[Work instructions] Only the lines from the one containing "18 (11, 1375)" through the last line below should be written out, exactly and with both ends kept.

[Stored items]
......

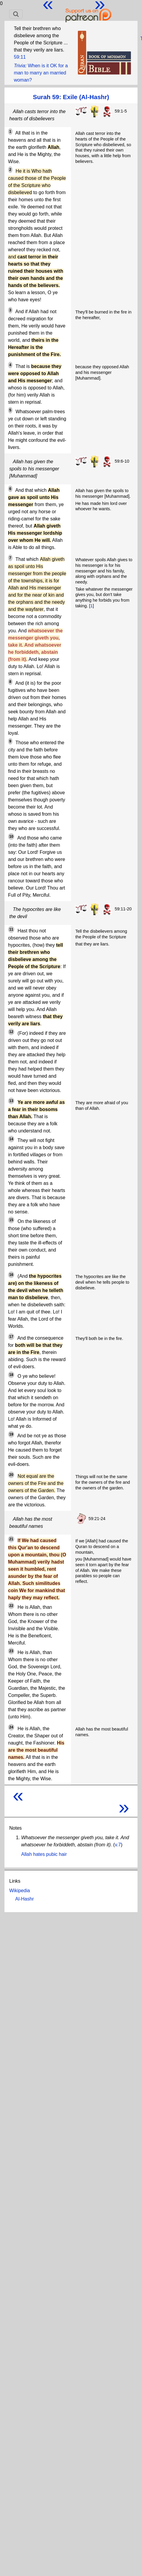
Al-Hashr (24, 1898)
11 (11, 929)
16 (11, 1275)
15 (11, 1220)
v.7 (118, 1844)
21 (11, 1539)
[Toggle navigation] (16, 14)
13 (11, 1101)
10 (11, 836)
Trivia (19, 65)
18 (11, 1375)
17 (11, 1337)
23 (11, 1651)
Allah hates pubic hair (44, 1854)
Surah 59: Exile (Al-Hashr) (71, 96)
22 (11, 1606)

......

[Reply]
18 (11, 1375)
17 (11, 1337)
23 (11, 1651)
Allah hates pubic hair (44, 1854)
Surah 59: Exile (Al-Hashr) (71, 96)
22 (11, 1606)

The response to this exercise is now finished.